Year: Team; Games; Tackles; Interceptions; Fumbles
GP: GS; Cmb; Solo; Ast; Sck; TFL; Int; Yds; TD; Lng; PD; FF; FR; Yds; TD
2013: PHI; 1; 1; 7; 5; 2; 0.0; 0; 0; 0; 0; 0; 0; 0; 0; 0; 0
2017: PHI; 3; 3; 16; 12; 4; 0.0; 0; 0; 0; 0; 0; 1; 0; 0; 0; 0
2020: WAS; 1; 1; 6; 1; 5; 0.0; 0; 0; 0; 0; 0; 0; 0; 0; 0; 0
5; 5; 29; 18; 11; 0.0; 0; 0; 0; 0; 0; 1; 0; 0; 0; 0

==Insider trading charges and plea==
In August 2018, Kendricks was charged with insider trading, allegedly making $1.2 million from investments in 2014. Damilare Sonoiki was also charged for his involvement. Kendricks allegedly paid Sonoiki $10,000 and gave him free tickets to Eagles games.
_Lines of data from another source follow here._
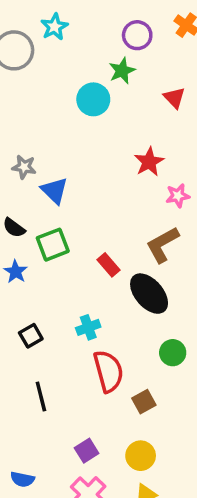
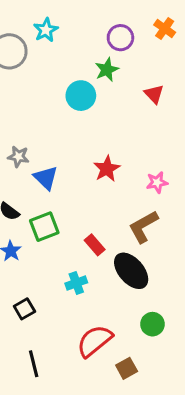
red star: (149, 162) -> (107, 169), moved
cyan cross: (88, 327) -> (76, 283), moved
red semicircle: (108, 371) -> (95, 341), turned -114

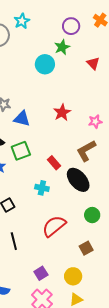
blue triangle: (46, 178) -> (22, 119), turned -30
cyan cross: (76, 283) -> (42, 188), turned 32
brown square: (127, 368) -> (86, 248), moved

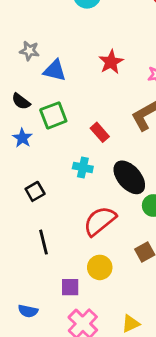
black ellipse: (78, 180) -> (129, 177), moved
purple square: (41, 273) -> (70, 287), moved, turned 32
yellow circle: (73, 276) -> (100, 267), moved

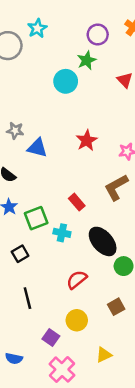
green square: (53, 115) -> (36, 218), moved
red semicircle: (100, 221) -> (77, 280), size x0.7
purple square: (70, 287) -> (51, 338), turned 35
yellow triangle: (131, 324) -> (104, 355), moved

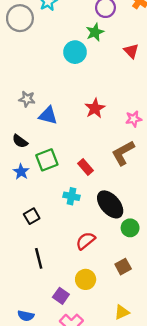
green square: (36, 218) -> (47, 160), moved
yellow triangle: (104, 355) -> (122, 312), moved

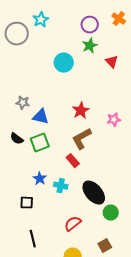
green star: (95, 32) -> (90, 46), moved
brown L-shape: (123, 153) -> (82, 139), moved
green square: (47, 160) -> (40, 143), moved
blue star: (21, 172) -> (40, 179), moved
black square: (32, 216) -> (27, 203), turned 32

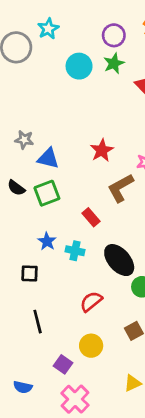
cyan circle: (64, 63) -> (79, 66), moved
brown L-shape: (82, 139) -> (120, 188), moved

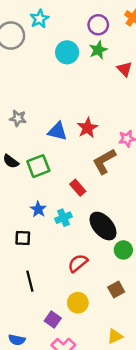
blue triangle: (48, 158) -> (57, 131), moved
cyan cross: (75, 251) -> (63, 218), turned -35

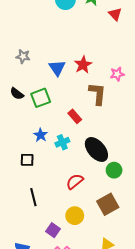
blue triangle: (57, 131) -> (57, 68), turned 42
brown L-shape: (104, 161) -> (97, 94), turned 125
brown square: (116, 289) -> (108, 204), size x1.5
Kendricks pleaded guilty to his charges on September 6, 2018, and faced a possible penalty of up to 25 years in prison. He was initially scheduled to be sentenced on January 24, 2019, but his sentencing date was pushed back multiple times during 2019 and 2020. On July 22, 2021, Kendricks was sentenced to one day in jail, three years of probation, and 300 hours of community service stemming from his guilty plea.

==Personal life==
Kendricks' brother, Eric, played linebacker at UCLA and was selected in the second round of the 2015 NFL draft. He is of African-American, Asian, and Mexican descent.